An unchanged copy of every record below, without pictures, is the goal.
-- DATA follows --
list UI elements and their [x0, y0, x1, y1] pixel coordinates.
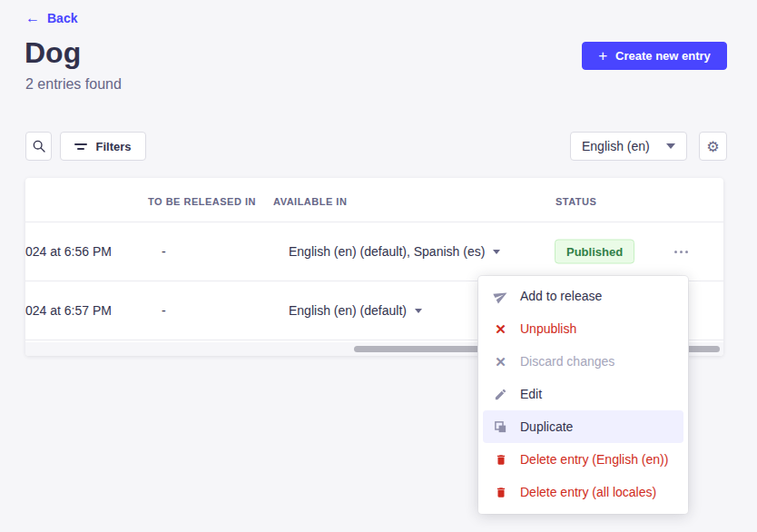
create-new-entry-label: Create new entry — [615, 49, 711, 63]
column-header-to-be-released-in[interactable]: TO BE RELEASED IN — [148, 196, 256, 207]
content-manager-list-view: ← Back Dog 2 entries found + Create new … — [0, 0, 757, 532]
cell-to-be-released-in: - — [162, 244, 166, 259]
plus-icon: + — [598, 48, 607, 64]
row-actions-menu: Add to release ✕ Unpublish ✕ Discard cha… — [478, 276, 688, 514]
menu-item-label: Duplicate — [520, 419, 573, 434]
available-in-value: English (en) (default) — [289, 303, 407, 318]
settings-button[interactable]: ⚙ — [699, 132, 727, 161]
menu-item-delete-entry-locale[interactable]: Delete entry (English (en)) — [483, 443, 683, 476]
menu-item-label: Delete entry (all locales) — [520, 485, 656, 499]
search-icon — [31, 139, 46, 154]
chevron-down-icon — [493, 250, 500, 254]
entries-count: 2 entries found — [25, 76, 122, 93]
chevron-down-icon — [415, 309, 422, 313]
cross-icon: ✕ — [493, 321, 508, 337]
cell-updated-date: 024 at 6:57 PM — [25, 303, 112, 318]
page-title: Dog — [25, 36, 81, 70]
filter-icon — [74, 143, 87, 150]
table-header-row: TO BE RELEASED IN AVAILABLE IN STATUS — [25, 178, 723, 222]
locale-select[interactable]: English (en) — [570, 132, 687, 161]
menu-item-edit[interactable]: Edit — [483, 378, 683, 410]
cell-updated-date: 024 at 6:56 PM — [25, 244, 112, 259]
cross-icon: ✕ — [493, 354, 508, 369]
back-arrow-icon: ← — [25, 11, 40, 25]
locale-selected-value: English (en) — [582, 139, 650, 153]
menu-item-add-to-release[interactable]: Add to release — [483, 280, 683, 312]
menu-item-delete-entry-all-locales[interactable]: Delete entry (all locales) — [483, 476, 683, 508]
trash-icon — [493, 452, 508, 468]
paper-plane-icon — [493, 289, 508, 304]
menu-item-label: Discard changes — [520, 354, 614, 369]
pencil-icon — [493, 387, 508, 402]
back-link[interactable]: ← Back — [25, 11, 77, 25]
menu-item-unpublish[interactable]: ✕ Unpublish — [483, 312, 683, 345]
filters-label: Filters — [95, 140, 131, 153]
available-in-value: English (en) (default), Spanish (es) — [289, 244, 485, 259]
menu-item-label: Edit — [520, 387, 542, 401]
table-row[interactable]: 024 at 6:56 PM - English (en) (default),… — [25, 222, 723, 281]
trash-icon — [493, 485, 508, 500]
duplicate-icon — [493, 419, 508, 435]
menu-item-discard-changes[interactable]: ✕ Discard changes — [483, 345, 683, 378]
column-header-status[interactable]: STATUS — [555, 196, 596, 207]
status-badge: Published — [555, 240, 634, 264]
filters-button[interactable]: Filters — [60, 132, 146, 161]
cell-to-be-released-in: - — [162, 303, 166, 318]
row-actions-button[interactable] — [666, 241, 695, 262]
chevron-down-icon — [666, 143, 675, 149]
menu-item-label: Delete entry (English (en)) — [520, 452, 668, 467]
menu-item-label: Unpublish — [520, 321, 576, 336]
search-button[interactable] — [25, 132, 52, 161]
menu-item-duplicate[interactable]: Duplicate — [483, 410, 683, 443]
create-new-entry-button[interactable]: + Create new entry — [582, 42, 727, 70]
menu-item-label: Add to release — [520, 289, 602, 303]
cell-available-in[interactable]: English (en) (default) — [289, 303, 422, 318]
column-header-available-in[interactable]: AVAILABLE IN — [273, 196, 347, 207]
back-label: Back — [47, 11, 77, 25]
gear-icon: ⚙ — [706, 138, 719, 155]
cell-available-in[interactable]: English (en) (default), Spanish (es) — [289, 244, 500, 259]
-- DATA concluded --
→ **RESULT OF THE TASK**
list UI elements and their [x0, y0, x1, y1] pixel coordinates.
create-new-entry-label: Create new entry — [615, 49, 711, 63]
column-header-to-be-released-in[interactable]: TO BE RELEASED IN — [148, 196, 256, 207]
content-manager-list-view: ← Back Dog 2 entries found + Create new … — [0, 0, 757, 532]
cell-to-be-released-in: - — [162, 244, 166, 259]
plus-icon: + — [598, 48, 607, 64]
row-actions-menu: Add to release ✕ Unpublish ✕ Discard cha… — [478, 276, 688, 514]
menu-item-label: Duplicate — [520, 419, 573, 434]
available-in-value: English (en) (default) — [289, 303, 407, 318]
settings-button[interactable]: ⚙ — [699, 132, 727, 161]
menu-item-delete-entry-locale[interactable]: Delete entry (English (en)) — [483, 443, 683, 476]
menu-item-label: Delete entry (all locales) — [520, 485, 656, 499]
search-icon — [31, 139, 46, 154]
chevron-down-icon — [493, 250, 500, 254]
entries-count: 2 entries found — [25, 76, 122, 93]
chevron-down-icon — [415, 309, 422, 313]
cross-icon: ✕ — [493, 321, 508, 337]
cell-updated-date: 024 at 6:57 PM — [25, 303, 112, 318]
page-title: Dog — [25, 36, 81, 70]
filter-icon — [74, 143, 87, 150]
table-header-row: TO BE RELEASED IN AVAILABLE IN STATUS — [25, 178, 723, 222]
locale-select[interactable]: English (en) — [570, 132, 687, 161]
menu-item-edit[interactable]: Edit — [483, 378, 683, 410]
cell-updated-date: 024 at 6:56 PM — [25, 244, 112, 259]
cross-icon: ✕ — [493, 354, 508, 369]
back-arrow-icon: ← — [25, 11, 40, 25]
locale-selected-value: English (en) — [582, 139, 650, 153]
menu-item-add-to-release[interactable]: Add to release — [483, 280, 683, 312]
menu-item-delete-entry-all-locales[interactable]: Delete entry (all locales) — [483, 476, 683, 508]
trash-icon — [493, 452, 508, 468]
paper-plane-icon — [493, 289, 508, 304]
menu-item-label: Discard changes — [520, 354, 614, 369]
pencil-icon — [493, 387, 508, 402]
back-link[interactable]: ← Back — [25, 11, 77, 25]
menu-item-unpublish[interactable]: ✕ Unpublish — [483, 312, 683, 345]
filters-label: Filters — [95, 140, 131, 153]
available-in-value: English (en) (default), Spanish (es) — [289, 244, 485, 259]
menu-item-label: Edit — [520, 387, 542, 401]
table-row[interactable]: 024 at 6:56 PM - English (en) (default),… — [25, 222, 723, 281]
trash-icon — [493, 485, 508, 500]
duplicate-icon — [493, 419, 508, 435]
menu-item-discard-changes[interactable]: ✕ Discard changes — [483, 345, 683, 378]
column-header-status[interactable]: STATUS — [555, 196, 596, 207]
status-badge: Published — [555, 240, 634, 264]
filters-button[interactable]: Filters — [60, 132, 146, 161]
cell-to-be-released-in: - — [162, 303, 166, 318]
row-actions-button[interactable] — [666, 241, 695, 262]
chevron-down-icon — [666, 143, 675, 149]
menu-item-label: Delete entry (English (en)) — [520, 452, 668, 467]
menu-item-label: Unpublish — [520, 321, 576, 336]
search-button[interactable] — [25, 132, 52, 161]
menu-item-duplicate[interactable]: Duplicate — [483, 410, 683, 443]
create-new-entry-button[interactable]: + Create new entry — [582, 42, 727, 70]
menu-item-label: Add to release — [520, 289, 602, 303]
cell-available-in[interactable]: English (en) (default) — [289, 303, 422, 318]
column-header-available-in[interactable]: AVAILABLE IN — [273, 196, 347, 207]
back-label: Back — [47, 11, 77, 25]
gear-icon: ⚙ — [706, 138, 719, 155]
cell-available-in[interactable]: English (en) (default), Spanish (es) — [289, 244, 500, 259]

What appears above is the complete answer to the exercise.